An unjustified (and too often unexamined) assumption underlies the cybersecurity of manufacturing and industrial processes. You can’t be cybersecure or safe if you can’t trust your measurements. This reality creates a profound regulatory challenge because modern cybersecurity frameworks assume that these devices possess protections that are technologically infeasible today.

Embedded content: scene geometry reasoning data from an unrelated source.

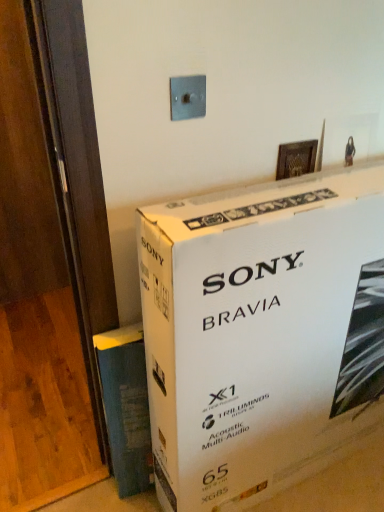 The image size is (384, 512). What do you see at coordinates (126, 406) in the screenshot?
I see `blue textured paper at lower left` at bounding box center [126, 406].

The width and height of the screenshot is (384, 512). I want to click on white cardboard box at upper center, so click(261, 333).

Is there a large distance between white cardboard box at upper center and blue textured paper at lower left?

white cardboard box at upper center is actually quite close to blue textured paper at lower left.

Which is correct: white cardboard box at upper center is inside blue textured paper at lower left, or outside of it?

white cardboard box at upper center is spatially situated outside blue textured paper at lower left.

Which is more to the right, white cardboard box at upper center or blue textured paper at lower left?

Positioned to the right is white cardboard box at upper center.

Considering the sizes of white cardboard box at upper center and blue textured paper at lower left in the image, is white cardboard box at upper center wider or thinner than blue textured paper at lower left?

Clearly, white cardboard box at upper center has more width compared to blue textured paper at lower left.

Is metallic gray switch at upper center shorter than white cardboard box at upper center?

Correct, metallic gray switch at upper center is not as tall as white cardboard box at upper center.

Identify the location of electric outlet behind the white cardboard box at upper center. (187, 97).

Can you confirm if metallic gray switch at upper center is bigger than white cardboard box at upper center?

Actually, metallic gray switch at upper center might be smaller than white cardboard box at upper center.

Is blue textured paper at lower left closer to the viewer compared to white cardboard box at upper center?

No, blue textured paper at lower left is further to the viewer.

Is point (109, 341) positioned behind point (233, 375)?

That is True.

Is blue textured paper at lower left at the right side of white cardboard box at upper center?

Incorrect, blue textured paper at lower left is not on the right side of white cardboard box at upper center.

Is white cardboard box at upper center a part of blue textured paper at lower left?

No, white cardboard box at upper center is not surrounded by blue textured paper at lower left.

From a real-world perspective, is white cardboard box at upper center located higher than metallic gray switch at upper center?

No, from a real-world perspective, white cardboard box at upper center is not above metallic gray switch at upper center.

Is point (165, 303) behind point (192, 103)?

No, (165, 303) is closer to viewer.

In the scene shown: Is white cardboard box at upper center oriented away from metallic gray switch at upper center?

white cardboard box at upper center is not turned away from metallic gray switch at upper center.

Is white cardboard box at upper center inside or outside of metallic gray switch at upper center?

white cardboard box at upper center exists outside the volume of metallic gray switch at upper center.

From the image's perspective, would you say metallic gray switch at upper center is positioned over wooden at left?

Yes, from the image's perspective, metallic gray switch at upper center is over wooden at left.

Which of these two, metallic gray switch at upper center or wooden at left, stands shorter?

wooden at left is shorter.

Is metallic gray switch at upper center placed right next to wooden at left?

They are not placed beside each other.

Is the depth of metallic gray switch at upper center less than that of wooden at left?

Yes, it is in front of wooden at left.

Is blue textured paper at lower left closer to camera compared to metallic gray switch at upper center?

No, it is not.

In the image, there is a metallic gray switch at upper center. At what (x,y) coordinates should I click in order to perform the action: click on paperback book below it (from the image's perspective). Please return your answer as a coordinate pair (x, y). The width and height of the screenshot is (384, 512). Looking at the image, I should click on (126, 406).

Is blue textured paper at lower left facing towards metallic gray switch at upper center?

No, blue textured paper at lower left is not oriented towards metallic gray switch at upper center.

From a real-world perspective, between blue textured paper at lower left and metallic gray switch at upper center, who is vertically lower?

blue textured paper at lower left.

From a real-world perspective, is wooden at left on top of white cardboard box at upper center?

Actually, wooden at left is physically below white cardboard box at upper center in the real world.

Considering the relative positions of wooden at left and white cardboard box at upper center in the image provided, is wooden at left to the right of white cardboard box at upper center from the viewer's perspective?

No, wooden at left is not to the right of white cardboard box at upper center.

Can you tell me how much wooden at left and white cardboard box at upper center differ in facing direction?

There is a 1.1-degree angle between the facing directions of wooden at left and white cardboard box at upper center.

From the image's perspective, between wooden at left and white cardboard box at upper center, who is located below?

From the image's view, wooden at left is below.

I want to click on paperback book below the white cardboard box at upper center (from the image's perspective), so click(126, 406).

Find the location of `box on the right of metallic gray switch at upper center`. box on the right of metallic gray switch at upper center is located at coordinates (261, 333).

Looking at the image, which one is located further to white cardboard box at upper center, wooden at left or metallic gray switch at upper center?

wooden at left is further to white cardboard box at upper center.

Estimate the real-world distances between objects in this image. Which object is further from white cardboard box at upper center, blue textured paper at lower left or wooden at left?

wooden at left is further to white cardboard box at upper center.

Considering their positions, is white cardboard box at upper center positioned closer to blue textured paper at lower left than wooden at left?

The object closer to blue textured paper at lower left is white cardboard box at upper center.

When comparing their distances from metallic gray switch at upper center, does wooden at left or blue textured paper at lower left seem further?

wooden at left.

Based on their spatial positions, is blue textured paper at lower left or wooden at left further from metallic gray switch at upper center?

The object further to metallic gray switch at upper center is wooden at left.

From the picture: Estimate the real-world distances between objects in this image. Which object is closer to wooden at left, blue textured paper at lower left or white cardboard box at upper center?

The object closer to wooden at left is blue textured paper at lower left.

From the image, which object appears to be farther from blue textured paper at lower left, wooden at left or white cardboard box at upper center?

Among the two, wooden at left is located further to blue textured paper at lower left.

Based on their spatial positions, is wooden at left or white cardboard box at upper center closer to metallic gray switch at upper center?

white cardboard box at upper center lies closer to metallic gray switch at upper center than the other object.

Locate an element on the screen. paperback book between wooden at left and white cardboard box at upper center from left to right is located at coordinates (126, 406).

In order to click on box between metallic gray switch at upper center and blue textured paper at lower left in the up-down direction in this screenshot , I will do `click(261, 333)`.

Locate an element on the screen. The width and height of the screenshot is (384, 512). plywood that lies between metallic gray switch at upper center and blue textured paper at lower left from top to bottom is located at coordinates (44, 405).

Image resolution: width=384 pixels, height=512 pixels. What are the coordinates of `electric outlet situated between wooden at left and white cardboard box at upper center from left to right` in the screenshot? It's located at (187, 97).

Purdue Reference Model Level 0 devices (process sensors and actuators) form the foundation of physical operations and are indispensable to process safety, reliability and productivity across critical infrastructures. Operational technology (OT) cybersecurity organizations, regulators and standards bodies globally have assumed the underlying field data feeding process automation systems are authenticated, uncompromised and trustworthy. Yet these devices have no capabilities for cybersecurity, authentication or cyber forensics. Consequently, Level 0 devices cannot authenticate signals, validate integrity or provide cyber forensic evidence. This erroneous assumption is deeply embedded in the design of such frameworks as:

• NERC Critical Infrastructure Protection (CIP) Standards exclude Level 0 devices from cybersecurity requirements. At the Mar. 20, 2025, FERC/NERC supply chain risk management workshop, FERC and NERC representatives acknowledged the exclusion of process sensors because of non-routable communications and the “Electronic Security Perimeter” issue need to change because compromise of process sensors can affect the reliable operation of Bulk Electric Systems.
• ISA/IEC 62443 and NIST SP 800-82 acknowledge Level 0 but do not provide adequate compensating controls.
• On Mar. 16, 2022, NIST issued NIST SP1800-10 Protecting Information and System Integrity in Industrial Control System Environments: Cybersecurity for the Manufacturing Sector, which said: “In this project, the focus was on the engineering workstations and not on the manufacturing components. It is acknowledged that many of the device cybersecurity capabilities may not be available in modern sensors and actuators.”
• American Petroleum Institute (API) risk standards don’t address the cybersecurity of process sensors.
• American Water Works Association (AWWA) risk and cybersecurity standards do not address cybersecurity of process sensors.
• U.S. Coast Guard standards, https://www.ecfr.gov/current/title-33/chapter-I/subchapter-H/part-101, Subpart F—Cybersecurity, do not address the cybersecurity of process sensors.
• The Network and Information Security Directive (NIS2) does not explicitly address the cybersecurity of process sensors at the device or signal-integrity level.
• KRITIS (the German abbreviation for critical infrastructure) does not explicitly address legacy field-level devices as there is no explicit mandatory requirement that every low-level process sensor (pressure transmitter, analog 4-20 mA sensor, flow/level/temperature sensor, etc.) must support cybersecurity features (authentication, encryption, logging, etc.).
• NEI-08-09, Rev 6, "Cyber Security Plan for Nuclear Power Reactors” does not explicitly address the cybersecurity of process sensors at the device or signal-integrity level.
• IAEA Nuclear Security Series No. 33T (“Computer Security of Instrumentation and Control Systems at Nuclear Facilities”) does not explicitly address the cybersecurity of process sensors at the device or signal-integrity level.
• CISA, TSA and EPA OT cybersecurity guidance address control systems but not the vulnerabilities at the sensor and actuator levels.
• The SANS OT cybersecurity training does not address Level 0 devices. The recently issued “SANS State of OT Security 2025: What the Data Tells Us” report states:
  • Level 3 (Operations Systems): 19.7% reported full visibility.
  • Level 2 (Supervisory Control - SCADA/HMI): Just 10% reported full visibility.
  • Level 1 (Basic Control - PLCs/RTUs): Coverage is even thinner.
  • There was no mention of Level 0.
    

These and other frameworks that address critical infrastructures reflect an erroneous implicit belief that Level 0 signals are inherently trustworthy. However, real-world events, including accidental compromises, equipment failures and malicious manipulation have demonstrated that Level 0 devices can and have been compromised, sometimes with catastrophic consequences. The ultimate irony is that the insecure Level 0 devices were themselves manufactured using systems with insecure Level 0 devices. Where does the “root of trust” start?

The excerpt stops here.